I also encountered this problem, how to solve it? (the finetune_toy.sh file)
hi, sir
24GB*4 needs use low-resource code.
Note this change:
Original:
https://github.com/YuanGongND/ltu/blob/8c8f92446a8121fc78d2f7dece2a6e08dc2061b2/src/ltu/train_script/finetune_toy.sh#L18
Low resource:
https://github.com/YuanGongND/ltu/blob/8c8f92446a8121fc78d2f7dece2a6e08dc2061b2/src/ltu/train_script/finetune_toy_low_resource.sh#L21
In general, if you can run low-resource toy, with same change, you can run low-resource real train.
HI, I used one 32G V100 for low-resource toy, but 'cuda out of memory' even I change batch size to 1.

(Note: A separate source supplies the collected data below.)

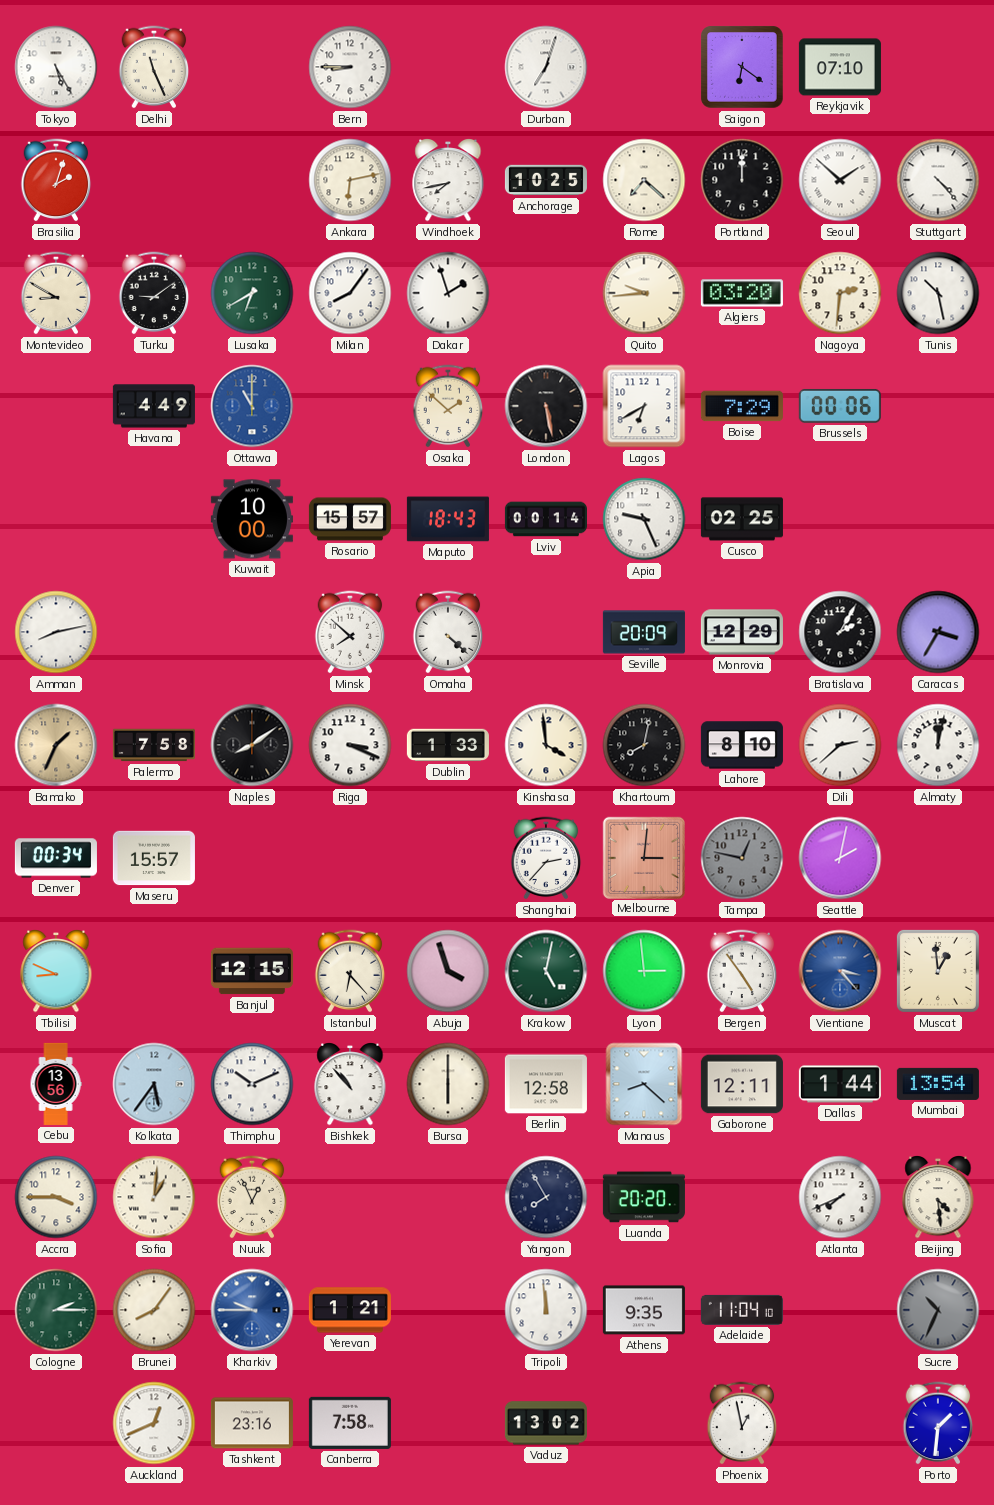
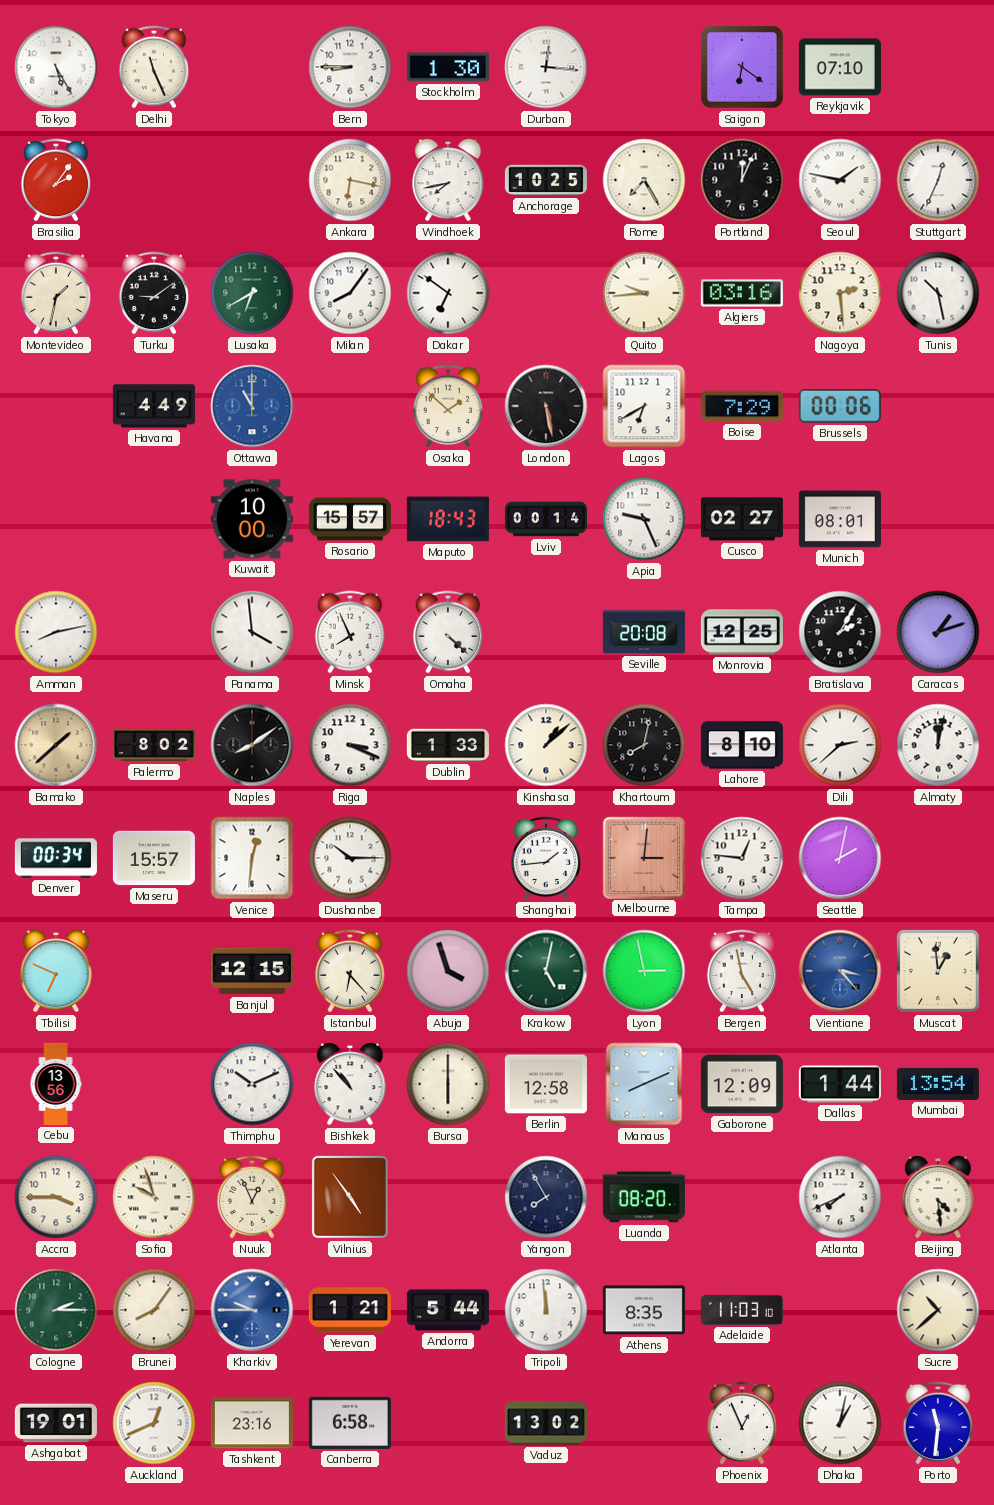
Stockholm: none -> 1:30
Durban: 7:03 -> 12:16
Brasilia: 2:03 -> 2:06
Ankara: 6:13 -> 6:17
Rome: 7:22 -> 7:25
Portland: 12:00 -> 12:04
Seoul: 1:52 -> 1:47
Stuttgart: 4:23 -> 12:34
Montevideo: 8:50 -> 1:32
Dakar: 1:57 -> 6:51
Algiers: 03:20 -> 03:16
Nagoya: 2:31 -> 2:29
Cusco: 02:25 -> 02:27
Munich: none -> 08:01
Panama: none -> 3:59
Minsk: 7:52 -> 7:56
Seville: 20:09 -> 20:08
Monrovia: 12:29 -> 12:25
Caracas: 3:35 -> 1:12
Bamako: 1:34 -> 1:38
Palermo: 7:58 -> 8:02
Kinshasa: 3:59 -> 1:08
Venice: none -> 12:31
Dushanbe: none -> 10:15
Shanghai: 2:37 -> 1:44
Tampa: 12:47 -> 12:46
Tampa dial: grey -> white
Tbilisi: 8:49 -> 6:49
Lyon: 2:59 -> 2:58
Bergen: 4:54 -> 4:58
Kolkata: 5:36 -> none
Manaus: 8:22 -> 8:11
Gaborone: 12:11 -> 12:09
Sofia: 1:01 -> 9:57
Vilnius: none -> 4:54
Luanda: 20:20 -> 08:20
Andorra: none -> 5:44
Athens: 9:35 -> 8:35
Adelaide: 11:04 -> 11:03
Sucre: 10:34 -> 10:38
Sucre dial: grey -> cream
Ashgabat: none -> 19:01
Canberra: 7:58 -> 6:58
Phoenix: 12:58 -> 12:56
Dhaka: none -> 1:02
Porto: 1:31 -> 11:31
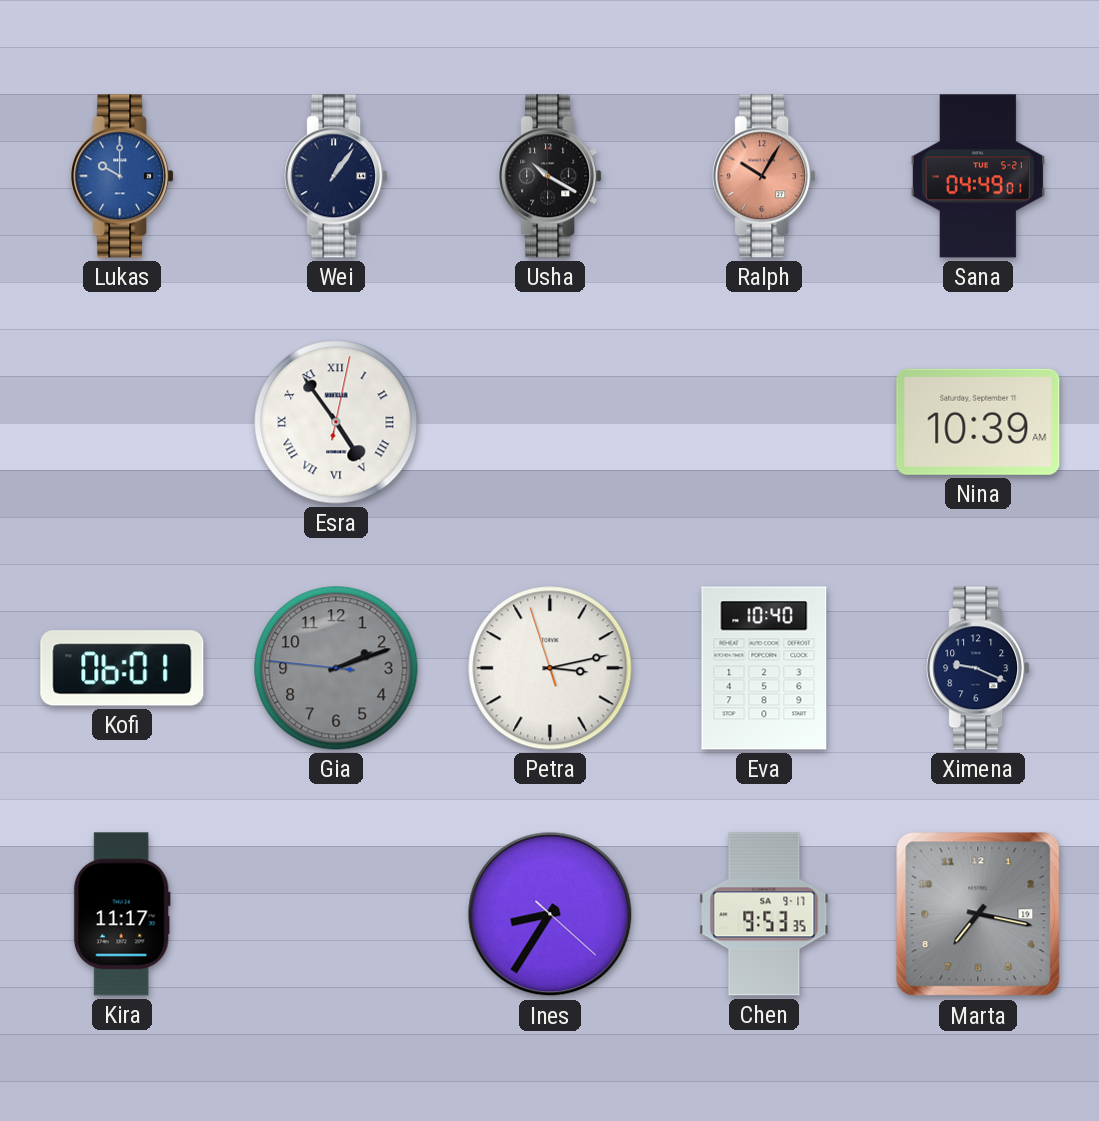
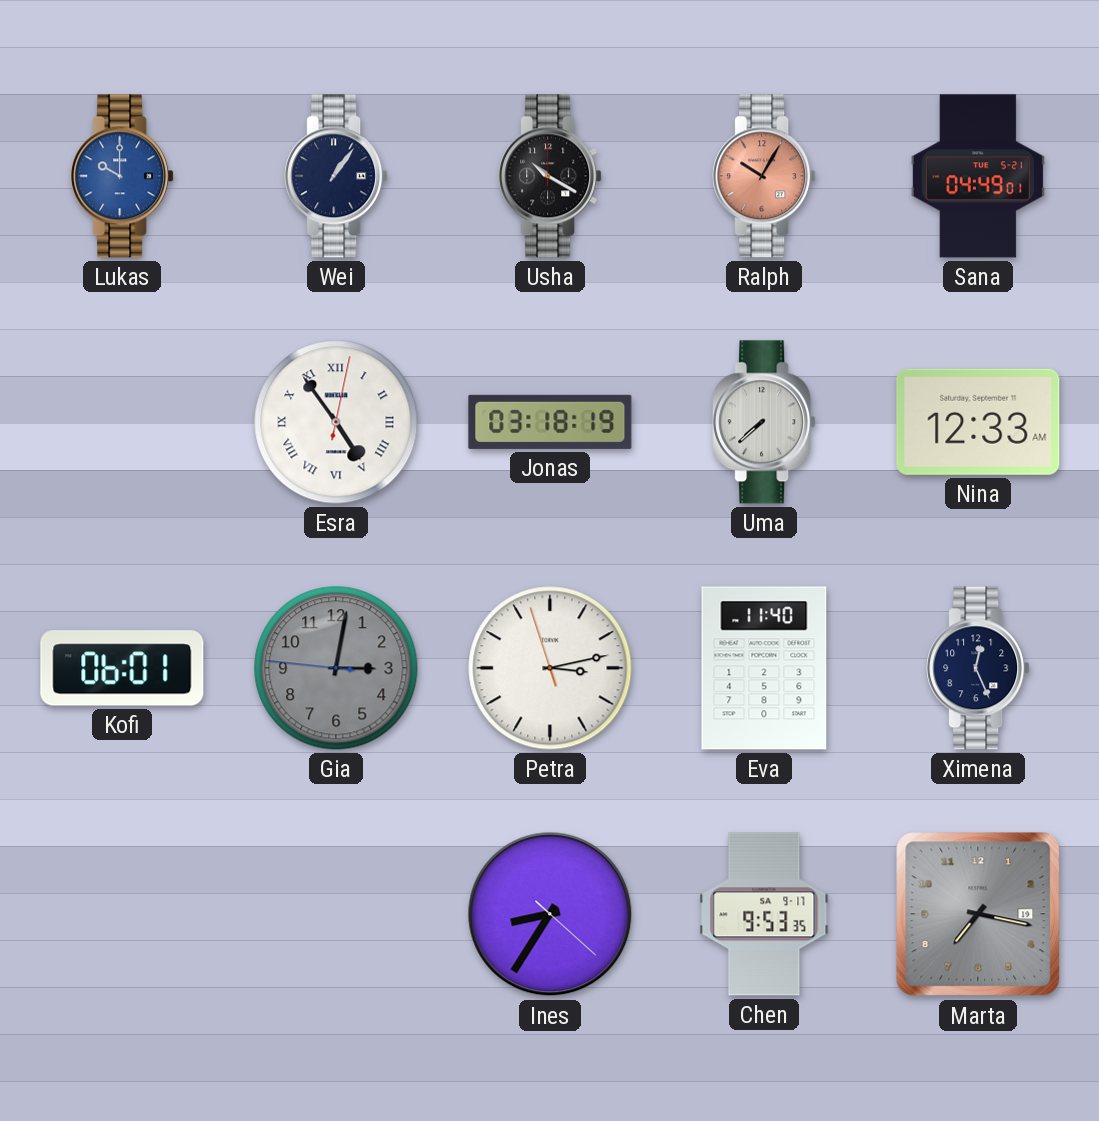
Jonas: none -> 03:18
Uma: none -> 7:38
Nina: 10:39 -> 12:33
Gia: 2:11 -> 3:01
Eva: 10:40 -> 11:40
Ximena: 9:19 -> 12:26
Kira: 11:17 -> none
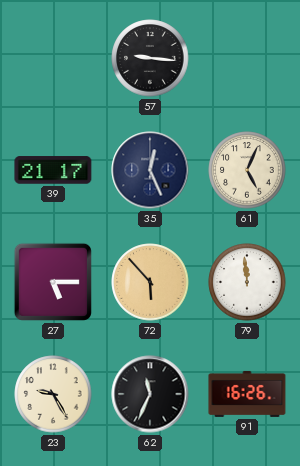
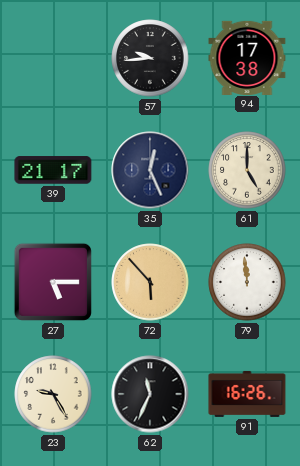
57: 9:16 -> 9:44
94: none -> 17:38
61: 5:04 -> 5:00
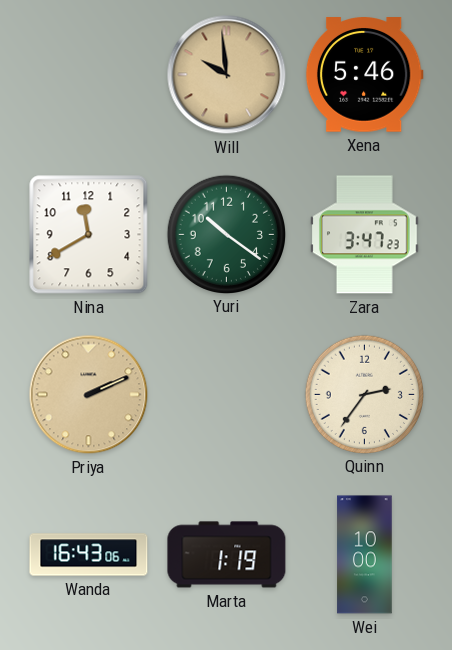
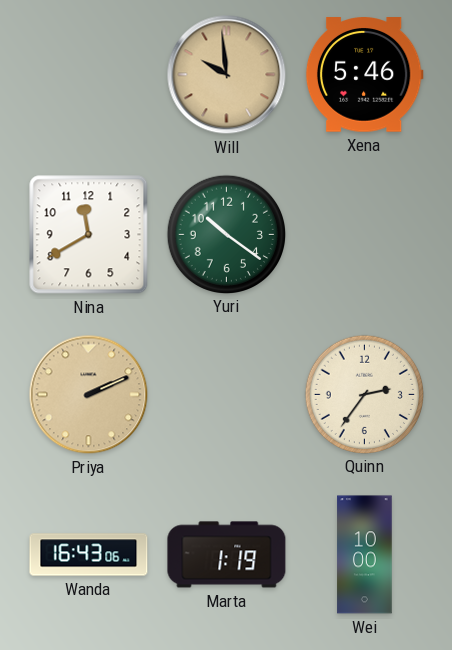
Zara: 3:47 -> none
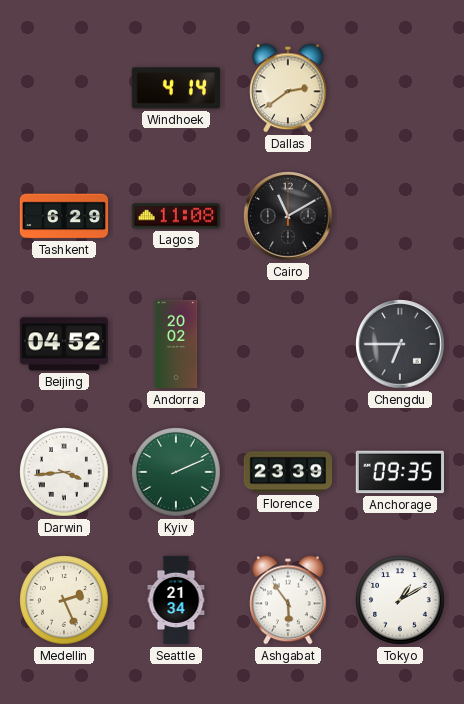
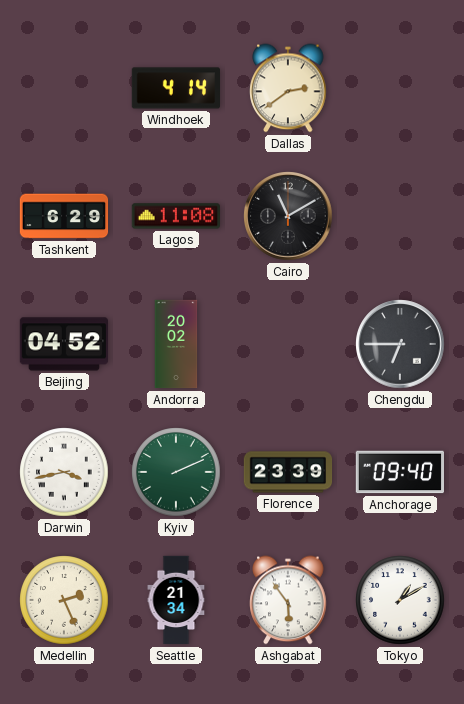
Darwin: 3:44 -> 3:43
Anchorage: 09:35 -> 09:40
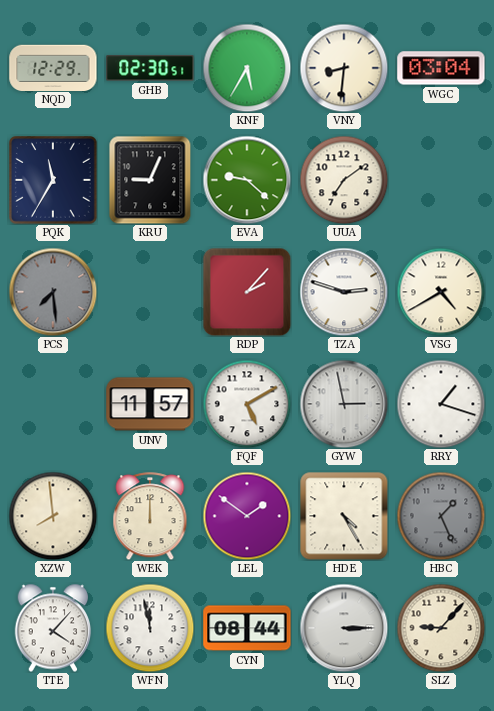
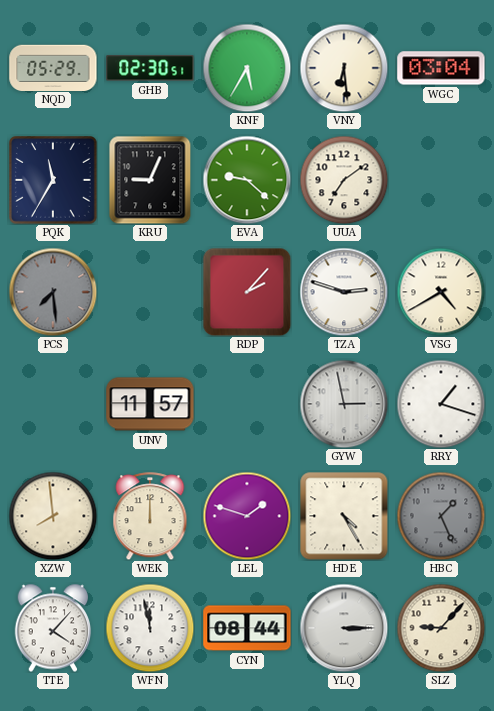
NQD: 12:29 -> 05:29
VNY: 8:31 -> 6:29
FQF: 5:10 -> none
LEL: 1:51 -> 1:48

Yes, that is as expected. You need either 1X 48G GPU; or 4 X 24G GPUs (we used 4 X 48G). A single 32G GPU needs some additional work to lower the computational cost, e.g., 8bit training (warning: if you decide to use 8bit training, it would be much better to start with our pretrained audio model rather than start from scratch).
-Yuan
Yes, that is as expected. You need either 1X 48G GPU; or 4 X 24G GPUs (we used 4 X 48G). A single 32G GPU needs some additional work to lower the computational cost, e.g., 8bit training (warning: if you decide to use 8bit training, it would be much better to start with our pretrained audio model rather than start from scratch).
-Yuan
I use 2 X 32G GPU and fix the bug, thanks. I have another question, V100 can't use BF16, so I use FP16 instead. Will this have any negative impact?